2. The locks had to be built because of the terrain. The highest point is 85 feet above sea level.

3. The canal runs North and South, not East and West.

4. The locks are about 1000 feet long, so ships must be shorter than that to pass through. Many ships are built specifically to fit the Panama Canal. A new canal is being built to accomidate larger ships.

5. Ships do not simply sail through the canal. They idle through while they are guided by electricity-powered “mules” attached to the ship with cables.

6. A ship like ours pays over $200K in cash, well in advance, to enter the canal. You pay the same amount whether you go through from one side to the other other or turn around in the middle.

7. The canal is self-powered. Three dams produce electricity to power the mules, lights and other equipment.
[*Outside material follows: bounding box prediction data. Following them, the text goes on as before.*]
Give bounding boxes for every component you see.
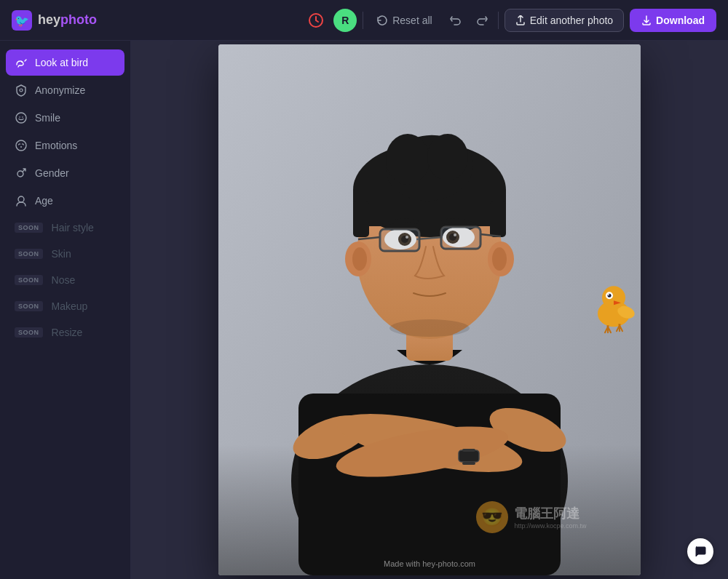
svg-point-54 xyxy=(608,294,612,298)
svg-point-10 xyxy=(17,171,23,177)
svg-rect-42 xyxy=(380,229,419,251)
sidebar-item-anonymize-label: Anonymize xyxy=(35,84,85,96)
svg-text:🐦: 🐦 xyxy=(15,14,29,28)
redo-icon xyxy=(476,15,488,26)
soon-badge-nose: SOON xyxy=(15,275,43,285)
svg-point-8 xyxy=(16,140,26,151)
sidebar: Look at bird Anonymize Smi xyxy=(0,41,131,579)
divider xyxy=(363,12,363,29)
svg-point-11 xyxy=(18,196,24,202)
sidebar-item-look-at-bird-label: Look at bird xyxy=(35,57,88,68)
upload-icon xyxy=(515,15,526,25)
shield-icon xyxy=(15,84,28,97)
sidebar-item-smile-label: Smile xyxy=(35,112,60,124)
sidebar-item-nose-label: Nose xyxy=(52,274,76,286)
svg-rect-46 xyxy=(459,450,479,462)
svg-point-24 xyxy=(352,247,367,271)
app-header: 🐦 heyphoto R Reset all xyxy=(0,0,728,41)
svg-text:Made with hey-photo.com: Made with hey-photo.com xyxy=(384,559,475,568)
bird-icon xyxy=(15,56,28,69)
svg-point-55 xyxy=(608,294,609,295)
soon-badge-hair: SOON xyxy=(15,223,43,233)
svg-point-4 xyxy=(20,89,23,92)
svg-point-5 xyxy=(16,113,26,123)
user-avatar[interactable]: R xyxy=(333,9,357,32)
svg-point-45 xyxy=(389,319,470,337)
svg-point-25 xyxy=(492,247,507,271)
undo-icon xyxy=(450,15,462,26)
reset-icon xyxy=(376,15,388,26)
app-logo-icon: 🐦 xyxy=(12,10,32,31)
sidebar-item-gender-label: Gender xyxy=(35,167,69,179)
timer-icon[interactable] xyxy=(304,9,328,32)
sidebar-item-skin-label: Skin xyxy=(52,248,71,260)
sidebar-item-gender[interactable]: Gender xyxy=(6,160,124,186)
svg-rect-47 xyxy=(462,449,475,452)
svg-point-52 xyxy=(602,286,625,309)
download-label: Download xyxy=(656,15,705,26)
sidebar-item-anonymize[interactable]: Anonymize xyxy=(6,77,124,103)
download-icon xyxy=(641,15,652,25)
reset-all-label: Reset all xyxy=(392,15,432,26)
header-actions: R Reset all xyxy=(304,9,716,32)
sidebar-item-makeup-label: Makeup xyxy=(52,300,88,312)
chat-icon xyxy=(694,545,707,558)
main-content: Look at bird Anonymize Smi xyxy=(0,41,728,579)
sidebar-item-look-at-bird[interactable]: Look at bird xyxy=(6,49,124,76)
sidebar-item-resize: SOON Resize xyxy=(6,320,124,345)
soon-badge-makeup: SOON xyxy=(15,301,43,311)
app-name: heyphoto xyxy=(38,12,97,28)
sidebar-item-nose: SOON Nose xyxy=(6,268,124,292)
sidebar-item-smile[interactable]: Smile xyxy=(6,105,124,131)
sidebar-item-hair-style-label: Hair style xyxy=(52,222,94,233)
watermark-logo-text: 電腦王阿達 xyxy=(514,505,586,522)
sidebar-item-emotions-label: Emotions xyxy=(35,140,77,151)
svg-point-30 xyxy=(427,134,468,180)
sidebar-item-hair-style: SOON Hair style xyxy=(6,215,124,240)
bird-mascot xyxy=(586,276,641,338)
photo-background: Made with hey-photo.com 😎 電腦王阿達 http://w… xyxy=(218,44,641,575)
edit-another-button[interactable]: Edit another photo xyxy=(505,9,624,32)
logo: 🐦 heyphoto xyxy=(12,10,97,31)
emotions-icon xyxy=(15,139,28,152)
sidebar-item-makeup: SOON Makeup xyxy=(6,294,124,319)
chat-bubble-button[interactable] xyxy=(687,538,713,564)
watermark-logo: 😎 電腦王阿達 http://www.kocpe.com.tw xyxy=(459,488,604,546)
svg-point-29 xyxy=(386,134,430,185)
soon-badge-resize: SOON xyxy=(15,327,43,338)
svg-rect-32 xyxy=(490,201,506,237)
redo-button[interactable] xyxy=(472,10,492,31)
sidebar-item-age[interactable]: Age xyxy=(6,188,124,214)
watermark-logo-url: http://www.kocpe.com.tw xyxy=(514,522,586,530)
svg-point-7 xyxy=(22,116,23,118)
svg-point-9 xyxy=(20,146,22,148)
gender-icon xyxy=(15,167,28,180)
age-icon xyxy=(15,194,28,207)
reset-all-button[interactable]: Reset all xyxy=(369,10,439,31)
sidebar-item-resize-label: Resize xyxy=(52,327,83,338)
svg-point-3 xyxy=(21,61,23,63)
edit-another-label: Edit another photo xyxy=(530,15,613,26)
svg-rect-44 xyxy=(441,227,480,249)
svg-rect-31 xyxy=(353,201,369,237)
soon-badge-skin: SOON xyxy=(15,249,43,259)
sidebar-item-age-label: Age xyxy=(35,195,53,207)
smile-icon xyxy=(15,111,28,124)
svg-point-6 xyxy=(19,116,20,118)
sidebar-item-skin: SOON Skin xyxy=(6,241,124,266)
undo-button[interactable] xyxy=(446,10,466,31)
divider-2 xyxy=(498,12,499,29)
photo-frame: Made with hey-photo.com 😎 電腦王阿達 http://w… xyxy=(218,44,641,575)
sidebar-item-emotions[interactable]: Emotions xyxy=(6,132,124,159)
bird-mascot-svg xyxy=(586,276,641,338)
svg-rect-48 xyxy=(462,462,475,465)
download-button[interactable]: Download xyxy=(630,9,716,32)
canvas-area: Made with hey-photo.com 😎 電腦王阿達 http://w… xyxy=(131,41,728,579)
8. There are no pumps on the canals. Valves allow water to pass from the higher elevations to the lower ones by power of gravity. The water accumulates in man-made lakes produced from tremendous amounts of rainfall.

9. The canal was completed in 1913 by the United States after France failed twice at getting it built. We controlled it until 1999.

10. Nine military bases we contructed around the base. They were all vacated by 1999. Many of them are deteriorating.

11. “A man, a plan, a canal – Panama” is rather long palindrome. Gen. John Stevens was the man with the plan.